CreativeReview

Meet Kingsley, football's latest furry friend

From ptfc.co.uk

News broke yesterday – all but flooring Twitter in the process – that illustrator and Turner-Prize winning artist David Shrigley had designed (though some might say conjured up) a new mascot for his beloved Partick Thistle FC. And like almost everything Shrigley does, it certainly stirred debate...

As part of a six-figure sponsorship deal with Kingsford Capital Management, a US based investment firm which will see their logo (also by the hands of Shrigley) slapped on the chests of the Jags' players, the Scottish Premiership club have introduced new mascot – Kingsley.

From ptfc.co.uk


Yep. Terrifying isn't it. A fully-posable, complete-with-arms-and-legs logo which will, presumably, horrify – sorry – entertain the match day crowds at Firhill for the seasons ahead.

And as Kingsley's been described as looking like he's been "summoned into the mortal realm through the fiery gates of the underworld" and in typical Glaswegian humour "If Begbie from Trainspotting was a mascot", it's pretty safe to say that a lot of folk aren't won over on first sight of the yella-fella. But although I think Kingsley's cataclysmically crap, that's exactly why I like him.

British football is full of idiosyncrasies and permanent peculiarities, the seemingly illogically logical manifestations of meaning, none more visually embodied than the mascot. These oddball characters are there to cheer us and jeer us, they're proud symbols of their club and help in their communities, especially the younger supporters.

And over the past glorious century we've had almost every kind of mascot, from deranged, dressed-up fans through actual animals, birds, beasts, aliens, and just generally made-up shit.

From artist Jeremy Deller's Procession at the 2009 Manchester International Festival. Photo: Tim Sinclair

 

1920s Millwall paraded some poor chap on all fours with a tatty rug over his head (Zampa the Lion, naturally, included in this nice gallery of historic mascots on The Guardian site); Everton used to let the local sweet-shop's daughter loose at Goodison, wielding toffees into the crowd (a tradition gloriously continued today... as well as a Chang beer elephant); Arsenal currently have a distant cousin of Barney the Dinosaur with a penchant for footy (and cross-dressing if that eye-hole-cum-choker is to be believed); even Fulham used to let a seemingly orgasmic computer roam their pitch. So Kingsley, at least in a visual sense, is right at home.

But one thing missing from yesterday's news is a huge part of any mascot: its personality. What mascots get up to on match days has gone down in football folklore; Swansea's Cyril the Swan has been repeatedly charged and banned from touchlines, even running for the England job before Sven pipped him to the post in 2000.

 

Image via HUFC

Hartlepool's H'Angus the Monkey (above – the club's brave naming decision duly noted) ran for mayor of the town under the headline 'Vote for H'Angus – He gives a Monkey's'; even my own personal mascot memories peak with a bit of audacious attitude as Barnsley's Toby Tyke (below), in a derby against Sheffield United, cocked his leg on the opposition's goal post to cheers from the home crowd. But Shrigley's work has never lacked personality, and with his unique brand of attitude, surely I'm jumping the gun.

 

Barnsley's mascot, Toby Tyke

Also, check out Who Ate All the Pies' somewhat poignant collection of mascots observing the minute's silence here


 

 

But the mascot aside, there's an interesting undercurrent which is perhaps more of a story, or maybe just even more terrifying. Shrigley said of his creation that there's more to come and plans are afoot to involve other artists, arranging "some pretty exciting giveaways over the course of the season".

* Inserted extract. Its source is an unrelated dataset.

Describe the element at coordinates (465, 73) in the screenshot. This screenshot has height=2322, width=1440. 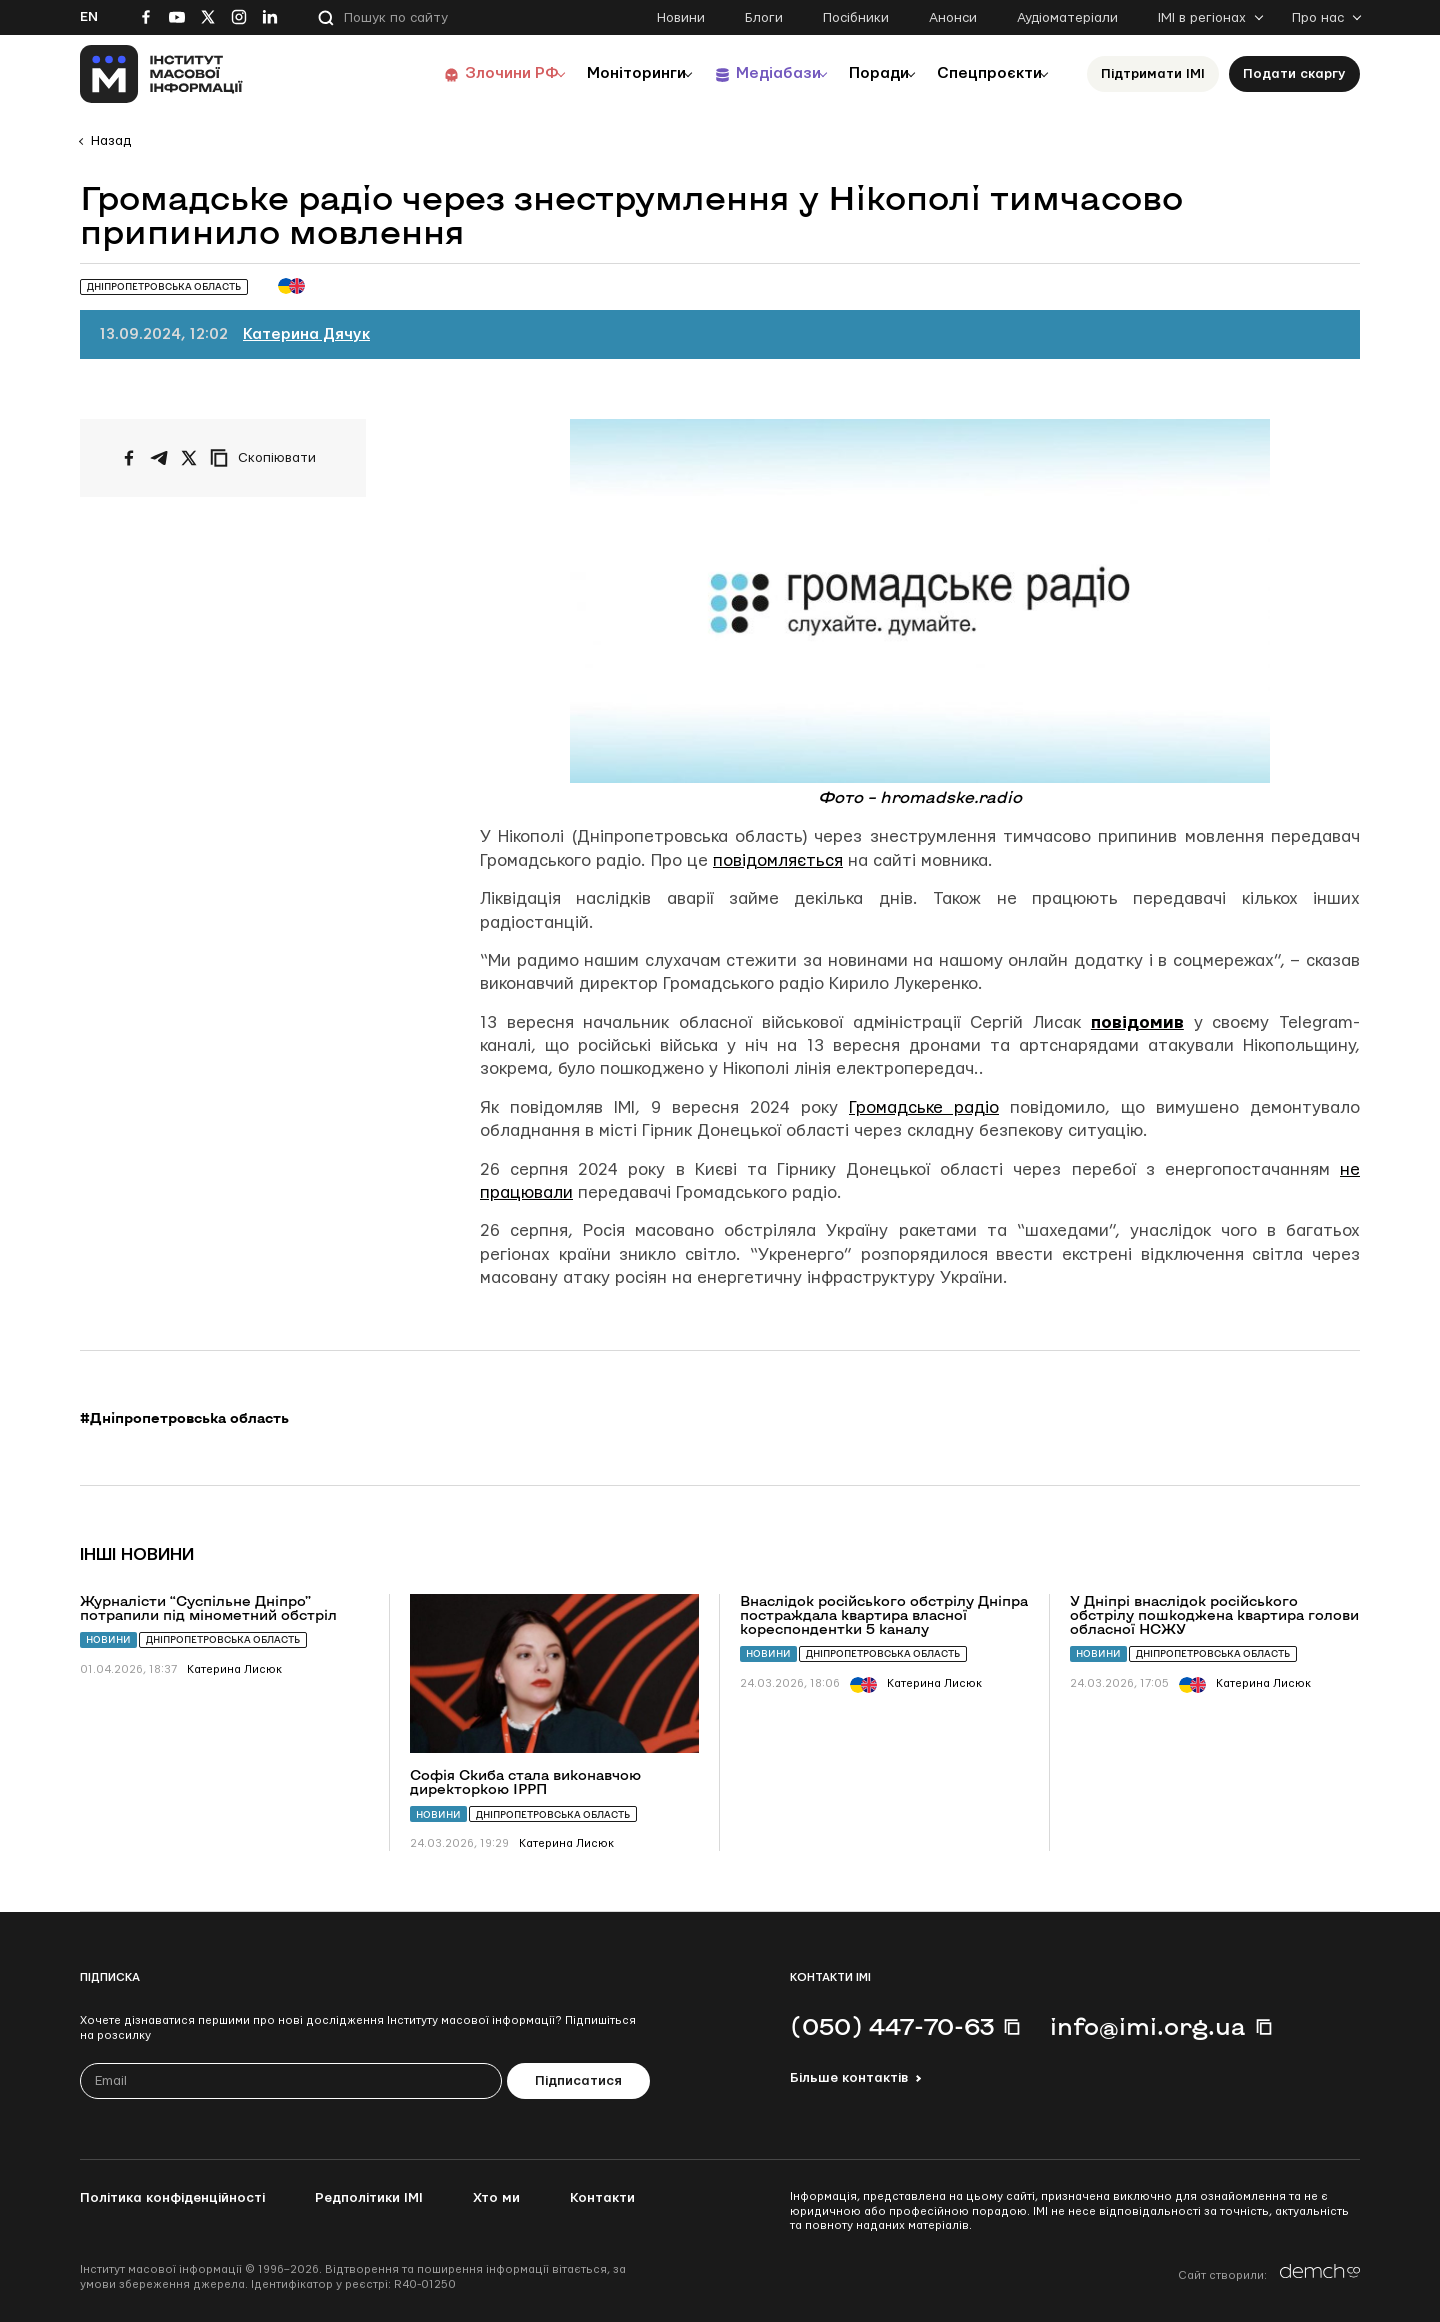 I see `Злочини РФ` at that location.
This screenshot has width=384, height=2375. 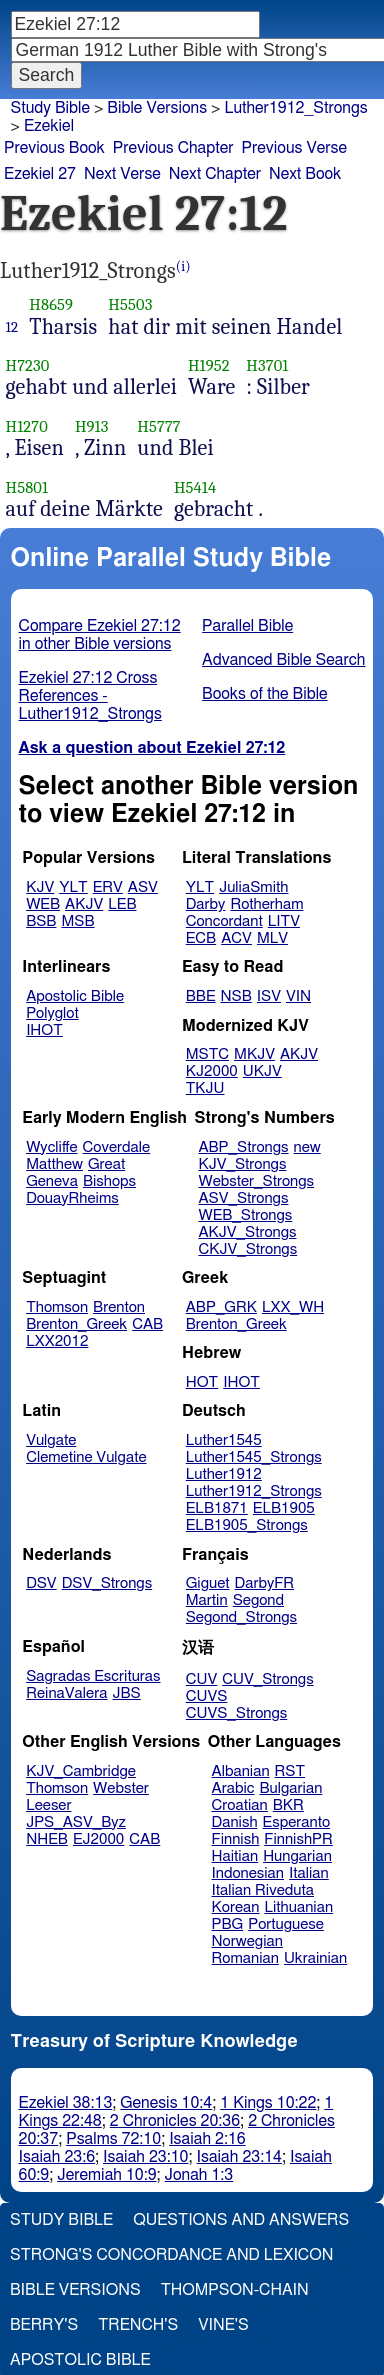 What do you see at coordinates (98, 1839) in the screenshot?
I see `EJ2000` at bounding box center [98, 1839].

With Kingsford's Mike Wilkins sharing Shrigley's artistic sentiment that art has the power to "communicate a shared spirit" and being "very much like sport in that regard", it seems clear that theirs a real endeavour to introduce Thistle to a cultural audience, open the club up to creative opportunities.

The partnership and the mascot may simply be the start of a bigger creative engagement. Even the club described the deal as feeling a bit more "bohemian". But it's not the first time football and art have mixed, so let's not forget that despite his fittingly crafted-crude appearance, Kingsley is a commercial collaboration which has seen one of football's beloved historical symbols simply turned into a logo. Not as severe as crest fiddling I grant you, but on the same spectrum nonetheless.

Whichever side you support of that argument, Shrigley's obviously a beloved Jags fan and God love him for bringing investment into his club through his means (and to Scottish Football, which could certainly use it).

But what really is Kingsley? An interesting initiative and possible new model for clubs to engage with new audiences? Or is simply a dreadful idea that's yet another commercial exploitation of the game? Whichever one it turns out to be, when David Shrigley's involved, it's certainly worth seeing.

Craig Oldham is creative director of The Office of Craig Oldham.